Directions for this task -
For the data that follows, state how many lines hold the string "nghiệp", giving the number by itself.

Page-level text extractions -
· · · · ·
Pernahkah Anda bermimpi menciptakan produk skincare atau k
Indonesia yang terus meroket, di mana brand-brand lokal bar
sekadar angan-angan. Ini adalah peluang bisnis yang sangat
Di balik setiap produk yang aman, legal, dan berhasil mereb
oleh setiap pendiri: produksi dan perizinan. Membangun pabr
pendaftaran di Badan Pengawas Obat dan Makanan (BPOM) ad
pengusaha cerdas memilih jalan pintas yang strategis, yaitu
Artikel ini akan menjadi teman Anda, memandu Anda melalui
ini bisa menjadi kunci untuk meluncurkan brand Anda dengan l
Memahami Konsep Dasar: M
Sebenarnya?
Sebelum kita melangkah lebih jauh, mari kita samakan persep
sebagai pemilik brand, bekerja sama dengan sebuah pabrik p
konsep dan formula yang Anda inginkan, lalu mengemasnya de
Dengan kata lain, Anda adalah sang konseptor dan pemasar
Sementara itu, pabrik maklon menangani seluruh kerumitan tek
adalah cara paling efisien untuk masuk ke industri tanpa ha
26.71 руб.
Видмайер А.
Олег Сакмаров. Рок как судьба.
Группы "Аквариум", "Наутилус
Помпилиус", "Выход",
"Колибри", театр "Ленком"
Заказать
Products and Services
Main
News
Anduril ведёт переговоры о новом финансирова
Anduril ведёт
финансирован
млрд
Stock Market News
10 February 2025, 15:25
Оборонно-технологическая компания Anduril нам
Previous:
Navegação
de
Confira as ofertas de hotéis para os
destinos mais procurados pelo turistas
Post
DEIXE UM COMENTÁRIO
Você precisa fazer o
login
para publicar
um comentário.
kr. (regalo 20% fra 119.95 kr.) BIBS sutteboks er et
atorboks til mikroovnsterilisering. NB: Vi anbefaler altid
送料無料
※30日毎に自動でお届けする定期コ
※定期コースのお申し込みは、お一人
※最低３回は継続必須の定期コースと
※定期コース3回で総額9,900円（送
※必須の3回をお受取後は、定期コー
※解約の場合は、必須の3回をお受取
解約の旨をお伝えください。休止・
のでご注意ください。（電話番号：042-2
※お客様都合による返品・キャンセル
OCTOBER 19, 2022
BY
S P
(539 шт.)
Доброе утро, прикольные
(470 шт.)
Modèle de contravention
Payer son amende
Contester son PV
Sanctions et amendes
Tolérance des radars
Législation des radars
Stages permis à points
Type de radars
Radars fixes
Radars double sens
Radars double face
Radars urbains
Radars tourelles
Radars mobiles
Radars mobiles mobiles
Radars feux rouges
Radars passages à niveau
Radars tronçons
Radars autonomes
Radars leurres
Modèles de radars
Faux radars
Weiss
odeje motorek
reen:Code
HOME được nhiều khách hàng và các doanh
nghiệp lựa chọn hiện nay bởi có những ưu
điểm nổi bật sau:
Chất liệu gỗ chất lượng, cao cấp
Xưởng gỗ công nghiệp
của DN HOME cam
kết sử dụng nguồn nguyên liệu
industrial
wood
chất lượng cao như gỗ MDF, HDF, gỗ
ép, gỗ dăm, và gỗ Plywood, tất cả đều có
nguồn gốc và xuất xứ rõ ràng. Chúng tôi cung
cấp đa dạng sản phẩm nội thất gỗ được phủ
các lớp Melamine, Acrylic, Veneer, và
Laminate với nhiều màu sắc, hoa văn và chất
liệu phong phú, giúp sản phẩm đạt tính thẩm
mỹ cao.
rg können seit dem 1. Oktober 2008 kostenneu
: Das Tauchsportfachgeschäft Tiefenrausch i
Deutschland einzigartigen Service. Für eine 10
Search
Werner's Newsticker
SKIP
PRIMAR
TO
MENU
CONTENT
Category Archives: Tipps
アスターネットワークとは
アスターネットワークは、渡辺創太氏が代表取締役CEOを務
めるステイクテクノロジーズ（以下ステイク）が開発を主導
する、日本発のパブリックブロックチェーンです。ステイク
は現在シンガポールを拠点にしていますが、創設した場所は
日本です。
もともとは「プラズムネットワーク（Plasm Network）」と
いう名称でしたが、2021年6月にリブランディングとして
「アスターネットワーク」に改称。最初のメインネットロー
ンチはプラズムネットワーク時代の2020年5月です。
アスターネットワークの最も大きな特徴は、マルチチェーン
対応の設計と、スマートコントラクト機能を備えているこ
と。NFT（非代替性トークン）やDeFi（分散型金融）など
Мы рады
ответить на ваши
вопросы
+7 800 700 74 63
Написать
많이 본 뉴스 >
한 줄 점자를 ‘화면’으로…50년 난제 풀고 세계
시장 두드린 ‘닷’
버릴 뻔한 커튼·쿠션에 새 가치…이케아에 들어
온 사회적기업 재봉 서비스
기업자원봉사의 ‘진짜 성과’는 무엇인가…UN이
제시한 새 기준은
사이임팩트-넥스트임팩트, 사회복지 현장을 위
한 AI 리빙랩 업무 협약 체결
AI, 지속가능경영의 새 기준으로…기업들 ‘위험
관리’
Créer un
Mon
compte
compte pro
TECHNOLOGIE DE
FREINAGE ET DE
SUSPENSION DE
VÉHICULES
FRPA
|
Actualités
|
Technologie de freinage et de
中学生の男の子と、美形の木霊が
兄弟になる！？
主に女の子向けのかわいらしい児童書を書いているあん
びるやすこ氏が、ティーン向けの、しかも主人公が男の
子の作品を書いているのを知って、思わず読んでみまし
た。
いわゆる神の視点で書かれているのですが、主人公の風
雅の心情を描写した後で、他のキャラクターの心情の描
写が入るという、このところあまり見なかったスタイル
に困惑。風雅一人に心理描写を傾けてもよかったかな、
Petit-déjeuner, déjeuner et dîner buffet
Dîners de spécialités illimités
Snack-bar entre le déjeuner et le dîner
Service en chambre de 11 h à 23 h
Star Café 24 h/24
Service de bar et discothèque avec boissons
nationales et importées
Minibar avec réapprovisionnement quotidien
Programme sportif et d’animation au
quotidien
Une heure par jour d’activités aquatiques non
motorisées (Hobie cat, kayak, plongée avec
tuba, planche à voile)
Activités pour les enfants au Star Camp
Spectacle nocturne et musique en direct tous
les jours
· · · · ·
Finished task -
2